Keith started crying and ran back towards the house. My laughter died down fairly quickly when I remembered that my dad was inside that same house. I stood like a statue and stared at the door that led into the garden. Half of me was thinking that maybe my dad would take the whole thing in the spirit it was intended and not come racing out of the house in a wild temper. The other half of me was toying with the idea of weeing myself with sheer terror. Still no movement at the door. I needed Jesus to appear to me in a vision and say, ‘Don't worry. That comic impulse may get you into trouble this time but before you know where you are, you'll be driving to a posh Brighton hotel with a dishy blonde draped over the passenger seat of your Bentley because of it. Oh, and don't eat meat on Good Friday.' Still no movement at the door. Perhaps Jesus had spoken to my dad and told him not to rein in my blossoming comic spirit. Perhaps he had cleansed Keith's uniform, as he did the poor leper after the sermon on the mount. Then there was movement at the door. And my dad came racing out of the house in a wild temper. I stood still like a statue as he came closer. Come on, Jesus. What are you waiting for? My God, my God, why hast though forsa . . . ugh! My dad had surprised me by swooping low at the last moment and grabbing me by the ankle. When he returned to his full height, this turned me upside down and dad was able to return to the house, smacking my legs and arse as he went, without being slowed down by me stumbling and dragging my feet on the floor. It was like a hawk falling upon a sparrow. All down the garden, he smacked and I just hung there. Truly, my world had been turned upside down. From laughter to tears in an instant. I don't know if being upside down does something to your lungs or vocal cords but I was very disappointed with my crying. It sounded breathless and strangled, not at all plaintive, so there was no chance of awakening his fatherly compassion with it. As we reached the house, he flung me through the open door and I landed with a horrible cracking sound . . . on Keith's guitar. You remember, the one with the circular picture of Elvis in the little frame? It snapped like a carrot and Keith's crying went up another couple of octaves. There is a habit, not necessarily a nice habit, that some comedians have. If you make a joke, no matter how funny, they'll try and top it with a slightly better one. I even catch myself doing it sometimes.
I was too young to know it, but this was a sign that God and me had something in common. Despite the fact that there is virtually no laughter in the Bible, God must like a gag. I had done the bucket-over-Keith joke and He had topped it with the guitar.
Tonight, Dave and me opened at the Shaftesbury Theatre in the West End of London. I say the West End of London because some readers may not know the Shaftesbury. Or there may be another Shaftesbury Theatre in another town. My point is that too many people in London think that everyone knows about London or, at least, wants to know about London. I live in London now and I really love it. I get a tingle when I drive over Westminster Bridge at night or stroll through Hampstead on a sunny day, but when I lived in the West Midlands I thought London was an over-priced cesspit full of mouthy tossers trying to sell you fruit or unsatisfactory beer.
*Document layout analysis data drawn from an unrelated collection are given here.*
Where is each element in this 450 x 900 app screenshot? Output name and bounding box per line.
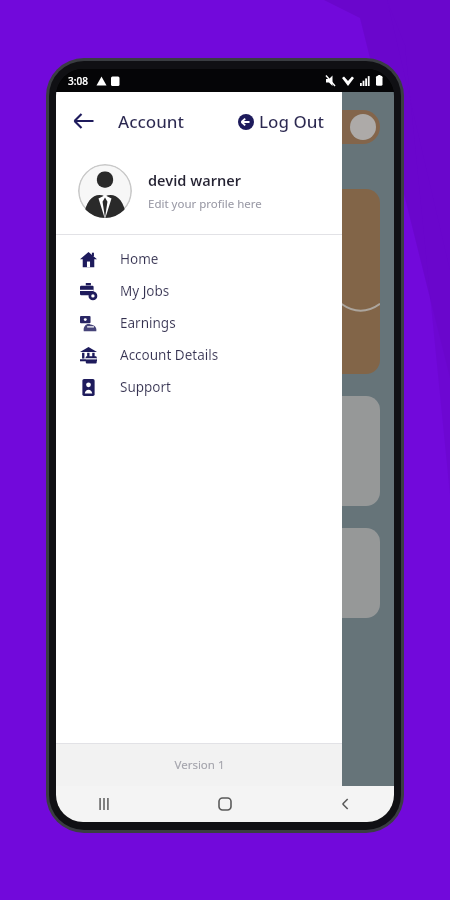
staticText: devid warner xyxy=(148,170,241,190)
staticText: Edit your profile here xyxy=(148,196,262,212)
staticText: 3:08 xyxy=(68,74,88,88)
staticText: Support xyxy=(120,378,171,396)
button[interactable]: My Jobs xyxy=(56,275,342,307)
button[interactable]: devid warner xyxy=(56,150,342,234)
button[interactable]: Home xyxy=(207,786,243,822)
staticText: Home xyxy=(120,250,159,268)
staticText: Log Out xyxy=(259,110,324,133)
button[interactable]: Back xyxy=(328,786,364,822)
staticText: Account xyxy=(118,110,185,133)
button[interactable]: Recent apps xyxy=(86,786,122,822)
staticText: ONLINE xyxy=(266,120,306,134)
button[interactable]: Support xyxy=(56,371,342,403)
staticText: My Jobs xyxy=(120,282,170,300)
button[interactable]: Home xyxy=(56,243,342,275)
button[interactable]: Back xyxy=(64,101,104,141)
button[interactable]: Account Details xyxy=(56,339,342,371)
button[interactable]: Earnings xyxy=(56,307,342,339)
staticText: Earnings xyxy=(120,314,176,332)
staticText: Account Details xyxy=(120,346,219,364)
button[interactable]: Log Out xyxy=(234,104,328,139)
staticText: Version 1 xyxy=(174,757,225,773)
When I hosted a comedy club in Bearwood, just outside Birmingham, I saw a crowd turn very nasty when a comic began by saying, ‘Y'know when you're on the tube . . .'
‘No, we fuckin' don't,' some bloke shouted. The comic never really got over it.
Anyway, we opened at the Shaftesbury in the live version of
Baddiel and Skinner Unplanned.
(I think alphabetical order is the safest bet.) This show has a strange history. In 1998 Dave and me went to see the film
Boogie Nights
at the Odeon, Swiss Cottage (yes, in London). The movie was OK but me and Dave got far too many of the writer's in-jokes about pornography and had several moments when we were the only people laughing in the cinema. We soon became identified as not the sort of people you want to share your popcorn with. After the movie we went for a drink in a nearby bar. The most notable feature of this place is that it used to be a Barclays Bank and they've sort of crossed out the ‘clay's Bank' bit to make the transformation absolutely clear. So we were in this bar talking about the Edinburgh Festival. The room was crammed with the bright young things of North London nightlife. We were going on to each other about how we loved a lot of the things about appearing at the Festival – the performing, the socialising, the girls – but how we hated some of the other stuff, well, just writing the show, really.
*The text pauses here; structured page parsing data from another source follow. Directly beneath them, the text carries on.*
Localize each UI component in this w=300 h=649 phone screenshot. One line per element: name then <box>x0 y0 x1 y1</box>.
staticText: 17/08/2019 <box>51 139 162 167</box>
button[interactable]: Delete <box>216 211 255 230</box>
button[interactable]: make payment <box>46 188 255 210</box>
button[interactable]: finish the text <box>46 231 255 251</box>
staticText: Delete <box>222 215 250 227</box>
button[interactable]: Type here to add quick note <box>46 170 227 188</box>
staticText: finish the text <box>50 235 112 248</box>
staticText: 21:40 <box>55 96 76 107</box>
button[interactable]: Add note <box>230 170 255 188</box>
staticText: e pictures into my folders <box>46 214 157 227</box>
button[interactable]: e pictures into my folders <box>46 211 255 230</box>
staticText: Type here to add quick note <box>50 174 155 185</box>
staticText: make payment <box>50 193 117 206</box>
So Dave said why don't we do a show that isn't written. Just turn up and do forty minutes, with us sitting on a sofa chatting to each other, and to the audience, about anything that crops up. We could do it at lunchtime, when not much else is happening and expectations are low, and also charge only two quid. Most Edinburgh shows are between eight and ten quid. That way, if it failed horribly, we'd still have ‘Well,
sorry
, but it was only two quid' to fall back on. We both got very excited about the idea.
When you're a stand-up, you inevitably end up doing the same gags over and over. On a bad night this can seem like a long, over-familiar road stretched out before you. Sometimes it's hard to let a routine go, especially one that's at the top end of the laughter-volume scale. A really strong bit will serve a comic for years but you have to fight this temptation to hold on. It's like children when they reach a certain stage – you have to let them go. If you hold on to a gag too long, you start to forget how to tell it; to forget why it's funny. It becomes stale. The words feel awkward in your mouth. This is the great skill of the stage actor: to say the same words night after night and make them feel fresh every time. There were people doing the Alternative circuit who did the same twenty-minute act, year after year. I'd hear them in the dressing room, complaining about how they'd got bored with stand-up. To the slightly over-excited new boy, it sounded like blasphemy.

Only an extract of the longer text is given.